Task to complete: With pictures removed, print the listing exactly.

= = = = = = =

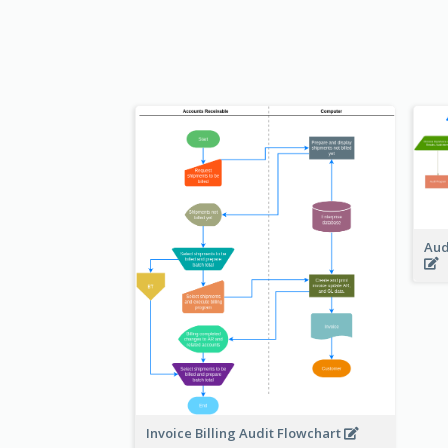
Aud
Invoice Billing Audit Flowchart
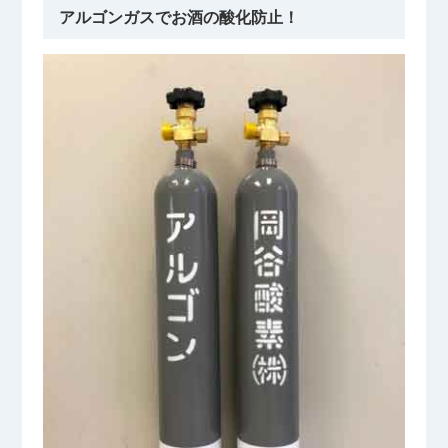
アルゴンガスでお酒の酸化防止！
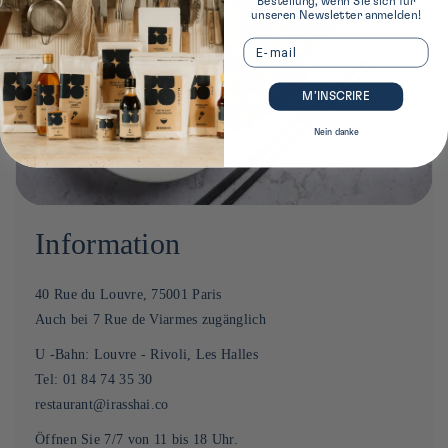
Bestellung, wenn Sie sich für
unseren Newsletter anmelden!
Email
M’INSCRIRE
Nein danke
Information
40 Rue du Louvre, 75001 Paris
Auch bei 7 Rue de Viarmes zugänglich
U -Bahn: Louvre - Rivoli, Les Halles
Tel: 01 84 74 35 30
restaurant@irasshai.co
Öffnen Sie 7/7 von 11 bis 18 Uhr.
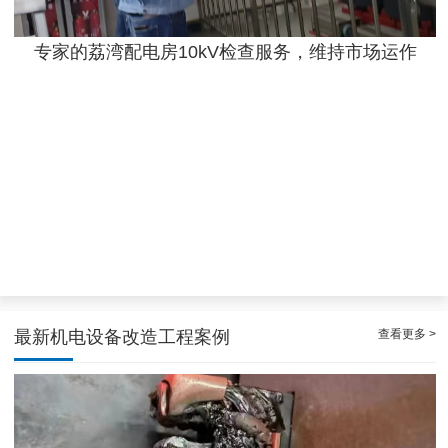
专家的荔湾配电房10kV检查服务，维持市场运作
效率高且稳定海珠10kV配电房运行维护服务，减小问题可能性
查看更多 >
最新机电设备改造工程案例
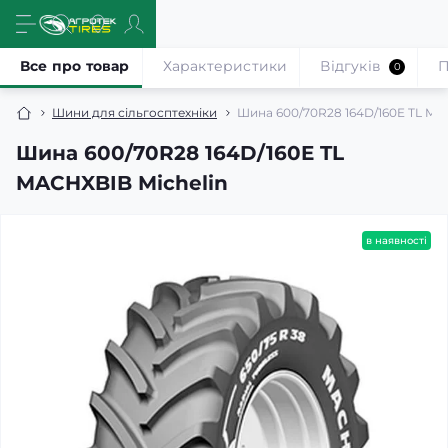
Все про товар
Характеристики
Відгуків
П
0
Шини для сільгосптехніки
Шина 600/70R28 164D/160E TL MA
Шина 600/70R28 164D/160E TL
MACHXBIB Michelin
в наявності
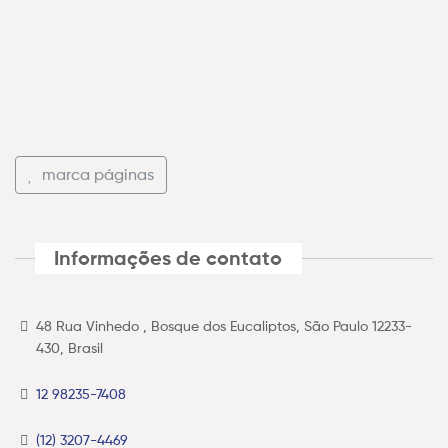
marca páginas
Informações de contato
48 Rua Vinhedo , Bosque dos Eucaliptos, São Paulo 12233-
430, Brasil
12 98235-7408
(12) 3207-4469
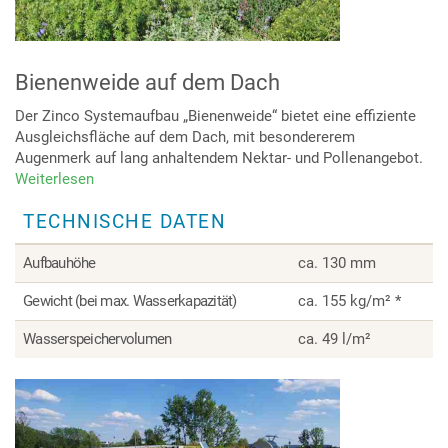
Bienenweide auf dem Dach
Der Zinco Systemaufbau „Bienenweide“ bietet eine effiziente
Ausgleichsfläche auf dem Dach, mit besondererem
Augenmerk auf lang anhaltendem Nektar- und Pollenangebot.
Weiterlesen
über
Bienenweide
TECHNISCHE DATEN
auf
dem
Dach
Aufbauhöhe
ca. 130 mm
Gewicht (bei max. Wasserkapazität)
ca. 155 kg/m² *
Wasserspeichervolumen
ca. 49 l/m²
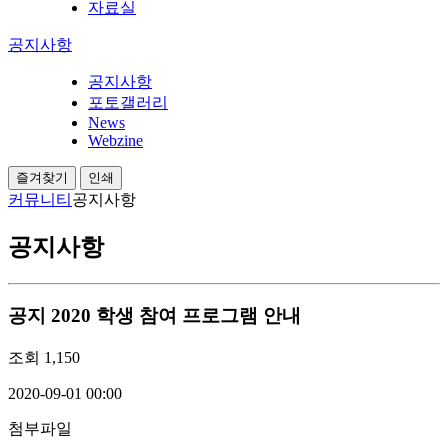
자료실
공지사항
공지사항
포토갤러리
News
Webzine
즐겨찾기
인쇄
커뮤니티
공지사항
공지사항
공지
2020 학생 참여 프로그램 안내
조회
1,150
2020-09-01 00:00
첨부파일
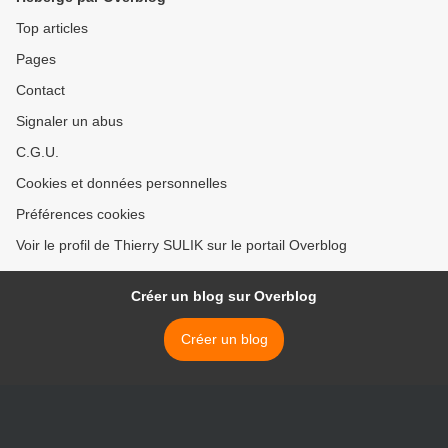
Top articles
Pages
Contact
Signaler un abus
C.G.U.
Cookies et données personnelles
Préférences cookies
Voir le profil de Thierry SULIK sur le portail Overblog
Créer un blog sur Overblog
Créer un blog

= = = = = = =

Exercise output:
Aud
Invoice Billing Audit Flowchart
アルゴンガスでお酒の酸化防止！
Bestellung, wenn Sie sich für
unseren Newsletter anmelden!
Email
M’INSCRIRE
Nein danke
Information
40 Rue du Louvre, 75001 Paris
Auch bei 7 Rue de Viarmes zugänglich
U -Bahn: Louvre - Rivoli, Les Halles
Tel: 01 84 74 35 30
restaurant@irasshai.co
Öffnen Sie 7/7 von 11 bis 18 Uhr.
专家的荔湾配电房10kV检查服务，维持市场运作
效率高且稳定海珠10kV配电房运行维护服务，减小问题可能性
查看更多 >
最新机电设备改造工程案例
Все про товар
Характеристики
Відгуків
П
0
Шини для сільгосптехніки
Шина 600/70R28 164D/160E TL MA
Шина 600/70R28 164D/160E TL
MACHXBIB Michelin
в наявності
marca páginas
Informações de contato
48 Rua Vinhedo , Bosque dos Eucaliptos, São Paulo 12233-
430, Brasil
12 98235-7408
(12) 3207-4469
Bienenweide auf dem Dach
Der Zinco Systemaufbau „Bienenweide“ bietet eine effiziente
Ausgleichsfläche auf dem Dach, mit besondererem
Augenmerk auf lang anhaltendem Nektar- und Pollenangebot.
Weiterlesen
über
Bienenweide
TECHNISCHE DATEN
auf
dem
Dach
Aufbauhöhe
ca. 130 mm
Gewicht (bei max. Wasserkapazität)
ca. 155 kg/m² *
Wasserspeichervolumen
ca. 49 l/m²
자료실
공지사항
공지사항
포토갤러리
News
Webzine
즐겨찾기
인쇄
커뮤니티
공지사항
공지사항
공지
2020 학생 참여 프로그램 안내
조회
1,150
2020-09-01 00:00
첨부파일
Top articles
Pages
Contact
Signaler un abus
C.G.U.
Cookies et données personnelles
Préférences cookies
Voir le profil de Thierry SULIK sur le portail Overblog
Créer un blog sur Overblog
Créer un blog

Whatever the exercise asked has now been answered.